I gripped the smooth wood railing with both hands and took the first step. I made sure of my footing on every hardwood stair before I moved, and, by the time I reached the bottom, my arms trembled from keeping myself upright. Still, I looked up the stairway and gave a shaky, triumphant laugh. True to my word, I’d done it alone.
I stumbled the length of the corridor to the downstairs study. I rapped lightly on the door, and the hushed talking within cut off. Over the music and chatter of our guests in the garden and the rasp of my breathing, I heard furniture scraping. The brass knob turned, and Daddy’s brown eyes peered out at me.
“Anna—you should be in bed!” He swung the door wider to admit me and then turned the lock behind us.
“I wanted to be here,” I assured him. “I want to work.”
He glanced over his shoulder at Mama, who waved for me to join her at the whitewashed table. Daddy guided me to my seat beside her. A spoon clinked softly in a cream-colored china teacup as Mama stirred the piping liquid.
She pushed the cup of tea to me, already prepared to my liking, but I hesitated before I picked it up. This was one of her favorite tricks when I was recovering: if my hands shook at all, she’d whisk me back to bed, and not a thing I could say would stop her.
“Thank you,” I said when I was sure I could manage. Commanding my hands to be still, I raised the fine china cup to my lips and sipped. The honey and lemon played over my tongue. I delicately set the cup back on its saucer. “Delicious.”
Her expectant gaze turned to frustration, but she didn’t press me. “I know what my daughter needs,” she said with the same practiced smile she’d taught me.
“Let's have the report,” Daddy said, nodding to the man on my other side. “Leave nothing out.”
Petersen, our best commander, spread a map over the table. Usually, I was glad to see him, but the set of his shoulders was wrong. Tight. His hair was grayer about the temples than it had been just a few months ago. I’d only ever seen him impeccably groomed, but he had dark rings under his eyes and splashes of mud up to his knees.
Petersen placed a marker a few miles from his station in Richmond. “We found a new warren here.” He met my gaze. “There were a dozen bodies, drained dry, and a heap of weapons to your hip.

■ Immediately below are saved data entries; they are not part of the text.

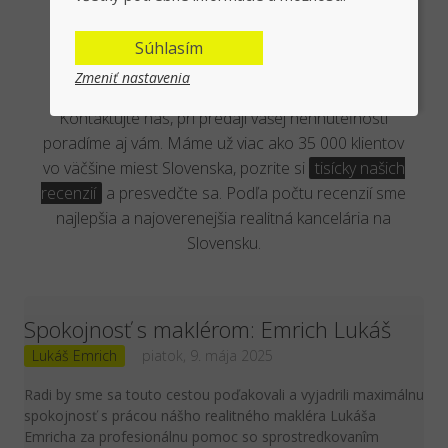
Overená kancelária reálnymi
Súhlasím
klientmi
Zmeniť nastavenia
Kontaktujte nás, pri predaji vašej nehnuteľnosti
poradíme aj vám. Máme už viac ako 35 000 klientov
vo väčšine miest Slovenska, pozrite si
tisícky našich
recenzií
a presvedčte sa. Podľa počtu recenzií sme
najlepšia a najoverenejšia realitná kancelária na
Slovensku.
Spokojnosť s maklérom: Emrich Lukáš
Lukáš Emrich
piatok, 9. mája 2025
Radi by sme sa touto cestou poďakovali a vyjadrili maximálnu
spokojnosť s prácou nášho realitného makléra Lukáša
Emricha za profesionálnu pomoc so sprostredkovanîm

“These aren't the vampires we're used to. They're careful. Old. We hit hard, but the bastards had already escaped. All slipped out but one.”
Mama set her teacup aside. “That’s disappointing, Commander,” she said coolly, a touch of her French accent curling around the words. “We expect better of you. Still, it's nothing that couldn’t wait for your month-end report. Why come at a gallop?”
“Because the one they left behind had this.” He reached into his coat pocket and flung a letter upon the table. The profile of moose-head was pressed into the wax seal. Petersen glanced at Daddy. “It’s addressed to you.”